◆ **About this task**
Every line holding the word "board" should be copied from the material.

◆ **Supplied entries**
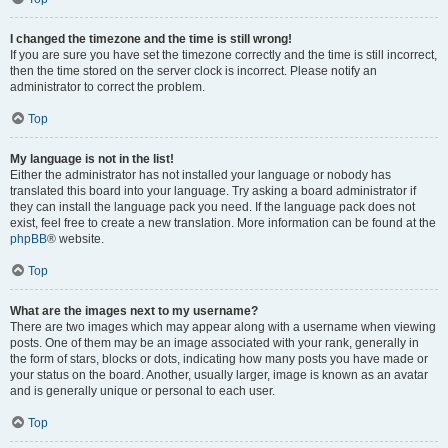
I changed the timezone and the time is still wrong!
If you are sure you have set the timezone correctly and the time is still incorrect,
then the time stored on the server clock is incorrect. Please notify an
administrator to correct the problem.
Top
My language is not in the list!
Either the administrator has not installed your language or nobody has
translated this board into your language. Try asking a board administrator if
they can install the language pack you need. If the language pack does not
exist, feel free to create a new translation. More information can be found at the
phpBB
® website.
Top
What are the images next to my username?
There are two images which may appear along with a username when viewing
posts. One of them may be an image associated with your rank, generally in
the form of stars, blocks or dots, indicating how many posts you have made or
your status on the board. Another, usually larger, image is known as an avatar
and is generally unique or personal to each user.
Top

◆ **Result for this exercise**
translated this board into your language. Try asking a board administrator if
your status on the board. Another, usually larger, image is known as an avatar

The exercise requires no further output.